*Task brief*:
The result should be an exact copy of the entries that follow, with no pictures included.

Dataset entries
────────────────────

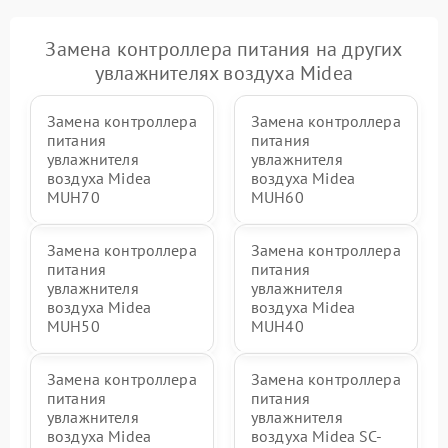
Замена контроллера питания на других
увлажнителях воздуха Midea
Замена контроллера
Замена контроллера
питания
питания
увлажнителя
увлажнителя
воздуха Midea
воздуха Midea
MUH70
MUH60
Замена контроллера
Замена контроллера
питания
питания
увлажнителя
увлажнителя
воздуха Midea
воздуха Midea
MUH50
MUH40
Замена контроллера
Замена контроллера
питания
питания
увлажнителя
увлажнителя
воздуха Midea
воздуха Midea SC-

────────────────────

*Response area*:
Замена контроллера питания на других
увлажнителях воздуха Midea
Замена контроллера
Замена контроллера
питания
питания
увлажнителя
увлажнителя
воздуха Midea
воздуха Midea
MUH70
MUH60
Замена контроллера
Замена контроллера
питания
питания
увлажнителя
увлажнителя
воздуха Midea
воздуха Midea
MUH50
MUH40
Замена контроллера
Замена контроллера
питания
питания
увлажнителя
увлажнителя
воздуха Midea
воздуха Midea SC-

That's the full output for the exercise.